Bel Air

566 40 1
                                    

Bunun nasıl olduğunu bilmiyordu

Sadece hakkında bir şeyler duymuştu ve görmüştü, asla inanmayacağı şeyler. Ama gerçek şeyler. Gerçekliğin kendisi olan şeyler, elinizde tuttuğunuz bir bardaktan daha da gerçek şeyler.

Harry kabul etmek istemezdi ama kız görebiliyordu.

‘’Görü sadece en değerlilere verildi Harry, seçilenlere.’’

Kızgınlığı neyeydi? Seçilenin kendisi olmaması mı? Hiç sanmıyordu, seçilen olması bir şeyi değiştirmezdi. Emin olduğu tek bir şey vardı. Kendisi kördü, kız görebiliyordu ve ikisinin de yardıma ihtiyacı vardı. İşim bitince onun üstesinden gelebilirim, demişti Elizabeth’e, bıçağı boğazında gezdirir ve onu yakarız, her zaman yaptığımız gibi. Peki şimdi bütün bir yıl boyunca onu düşünmüşken değişen şey neydi?
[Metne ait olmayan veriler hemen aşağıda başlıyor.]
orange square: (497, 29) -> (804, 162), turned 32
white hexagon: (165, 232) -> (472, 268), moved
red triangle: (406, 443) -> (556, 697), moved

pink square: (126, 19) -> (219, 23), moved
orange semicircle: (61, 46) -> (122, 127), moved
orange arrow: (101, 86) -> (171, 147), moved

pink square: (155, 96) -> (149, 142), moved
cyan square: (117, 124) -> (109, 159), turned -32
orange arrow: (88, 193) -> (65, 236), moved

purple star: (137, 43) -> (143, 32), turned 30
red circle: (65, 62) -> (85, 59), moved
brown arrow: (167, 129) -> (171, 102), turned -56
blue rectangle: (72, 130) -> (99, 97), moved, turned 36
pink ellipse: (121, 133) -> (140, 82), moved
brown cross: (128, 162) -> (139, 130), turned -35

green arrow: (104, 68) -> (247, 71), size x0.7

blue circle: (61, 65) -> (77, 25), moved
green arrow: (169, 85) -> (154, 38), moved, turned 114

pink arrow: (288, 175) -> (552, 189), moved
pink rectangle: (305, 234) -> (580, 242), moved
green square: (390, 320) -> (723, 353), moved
‘’Tanrım…’’ kristal bardaktan büyük bir yudum almak istedi ama kan ilk defa anormal bir biçimde tiksindirici geliyordu. Bardağı yerine bırakıp arkasına yaslandı ve saatlerdir dağınık bir sırayla baktığı fotoğrafları incelemeye devam etti. Kızın çok güzel bir yüzü vardı. Belirgin elmacık kemiklerinin ve biçimli kaşlarının altındaki mavi gözlerinin mükemmel uyumu ağlatacak kadar güzeldi, Harry gülümsedi. Diğer resme geçtiğinde yüzümdeki gülümseme donar gibi oldu. Kızının –onu misafiri olarak davet ettiğinde böyle seslenecekti- küçük bedeni çirkin yaratığın uzun vücuduna dolanmıştı ve güzel gözlerinde aslında olması gereken duygu yerini boş bir ifadeye bırakmıştı. Harry sinirle fotoğrafı buruşturdu ve çöpe attı. Kızı alması gerekiyordu ve bunu gerçekleştirmek için sahip olduğunu düşündüğü zaman artık yoktu. Daha odanın hazırlıkları bitmemişti, Tanrı aşkına lanet olası bahçe bile daha düzenlenmemişti!
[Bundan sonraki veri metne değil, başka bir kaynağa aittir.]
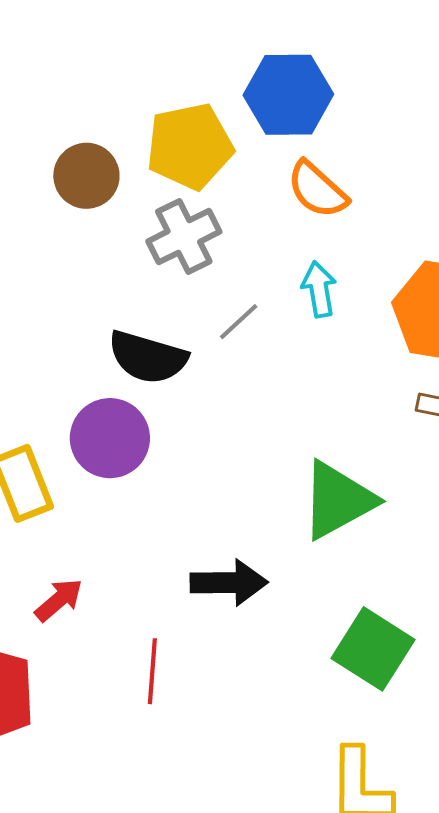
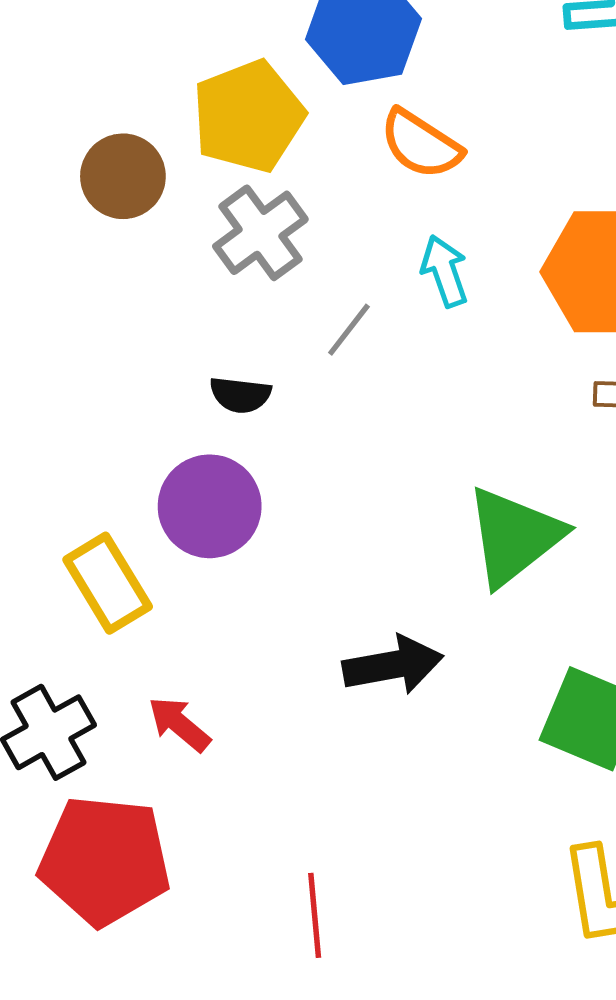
black semicircle: (148, 357) -> (240, 395), size x0.6
red arrow: (59, 600) -> (179, 724), turned -90
red line: (152, 671) -> (315, 915), moved

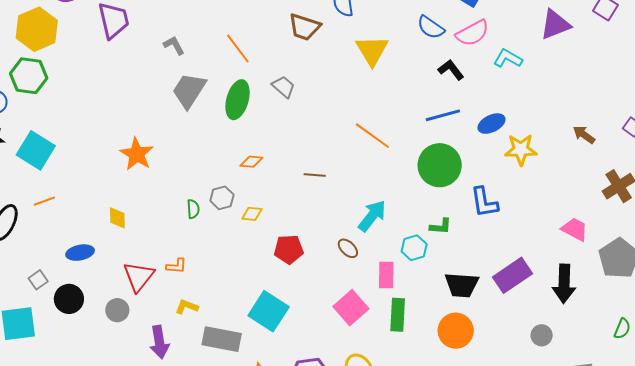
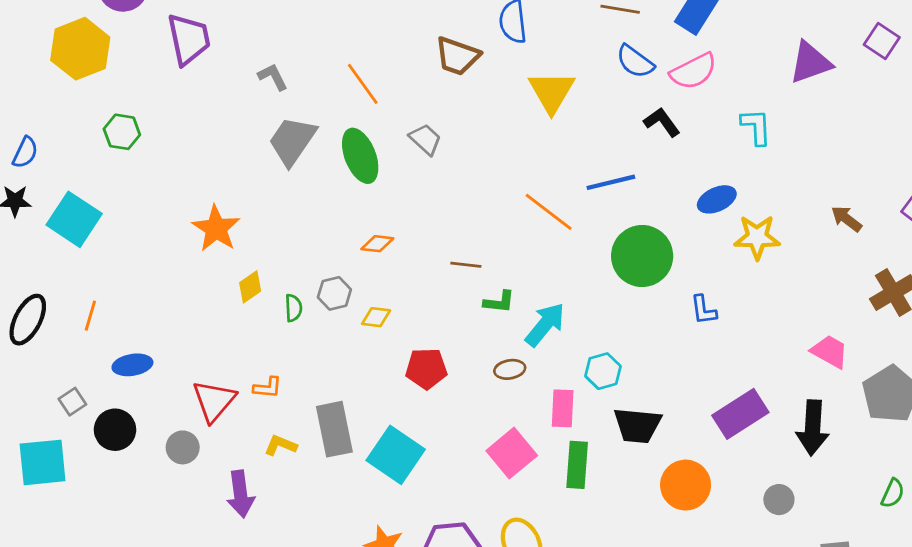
cyan L-shape: (508, 58) -> (756, 127), moved, turned 56
green hexagon: (29, 76) -> (122, 132), moved, size x0.7
green ellipse: (238, 100) -> (360, 156), turned -39
blue line: (443, 115) -> (611, 182), moved
orange line: (44, 201) -> (90, 316), moved, turned -55
blue L-shape: (484, 202) -> (704, 310), size x0.7
yellow diamond: (117, 218) -> (250, 287), moved, turned 55
green L-shape: (441, 226) -> (499, 302), moved
brown ellipse: (348, 248) -> (510, 369), turned -55
black trapezoid: (462, 285) -> (637, 425), moved
orange circle: (456, 331) -> (686, 485), moved
gray rectangle: (222, 339) -> (334, 429), moved, turned 66

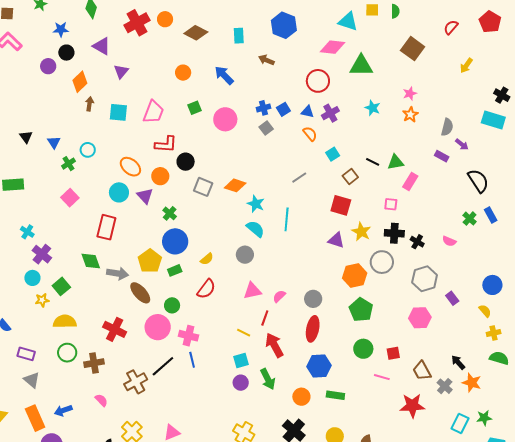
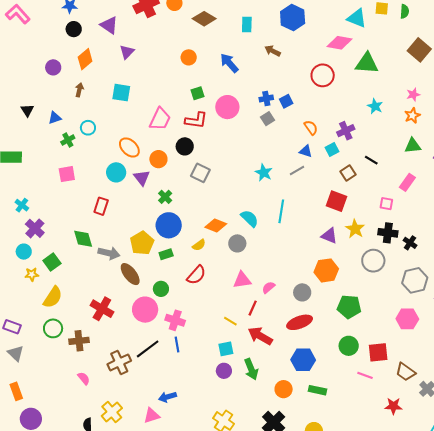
purple circle: (48, 66) -> (53, 67), moved
brown arrow: (90, 104) -> (79, 90), moved
pink trapezoid: (153, 112) -> (160, 119), moved
blue triangle: (307, 112) -> (306, 151), moved
purple cross: (330, 113) -> (346, 131), moved
blue triangle: (54, 142) -> (55, 118), turned 40
red L-shape: (166, 144) -> (196, 120), moved
green triangle: (396, 162) -> (413, 146), moved
orange diamond: (235, 185) -> (216, 225), moved
pink square: (70, 198) -> (67, 174), turned 30
cyan star: (256, 204) -> (264, 173), moved
red rectangle: (106, 227) -> (101, 206), size x0.7
orange hexagon: (355, 276) -> (326, 270), moved
green pentagon: (361, 310) -> (349, 307), turned -30
yellow semicircle: (65, 322) -> (53, 297), turned 120
red ellipse: (313, 329) -> (300, 322), turned 55
red arrow: (274, 345) -> (260, 336), turned -35
red square: (393, 353) -> (378, 352), size x1.5
brown trapezoid: (422, 371) -> (406, 372), turned -30
red star: (412, 406) -> (393, 406), size x0.7
blue arrow: (63, 411) -> (167, 397), moved
orange rectangle: (35, 418) -> (16, 391), size x0.7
‘’Madison!’’ kız hızlıca içeri girdiğinde Harry derin bir nefes aldı.

‘’Odanın hemen hazırlanmasını istiyorum. Ve bahçe düzenlemesini iptal edin gitsin, sadece gülleri budayın.’’ Koltuğa iyice yaslanıp resimleri sırayla incelemeye devam etti.

‘’Efendim, odanın istediğiniz gibi hazırlanması aylar sürer ve henüz-‘’ Harry, elini sertçe masaya geçirip yerinden fırladığında kız korkuyla birkaç adım geriledi.

‘’Seni neden öldürmediğimi biliyor musun Madison?’’ kız başını yavaşça iki yana salladığında gülümsedi. Sesi ipekten daha yumuşaktı ve bu dünya üzerindeki en korkunç şeylerden sadece biriydi. ‘’Bana borçluydun ve borcunu ödemek için uzun yılların vardı.’’ Ayağa kalkıp kızın önünde dikildi.

‘’Oda iki gün içinde hazırlanıp bitmezse yılların yerini alacak birkaç gün kalmış olur ve ben borcum ödenmeden gidilmesine asla izin vermem. Anlıyor musun?’’ kız hızlıca başını salladığında yüzünde donuk bir ifade vardı.

‘’Nasıl isterseniz efendim.’’ Harry gülümseyip dudaklarını kızın alnına değdirdi ve sandalyeye geri döndü.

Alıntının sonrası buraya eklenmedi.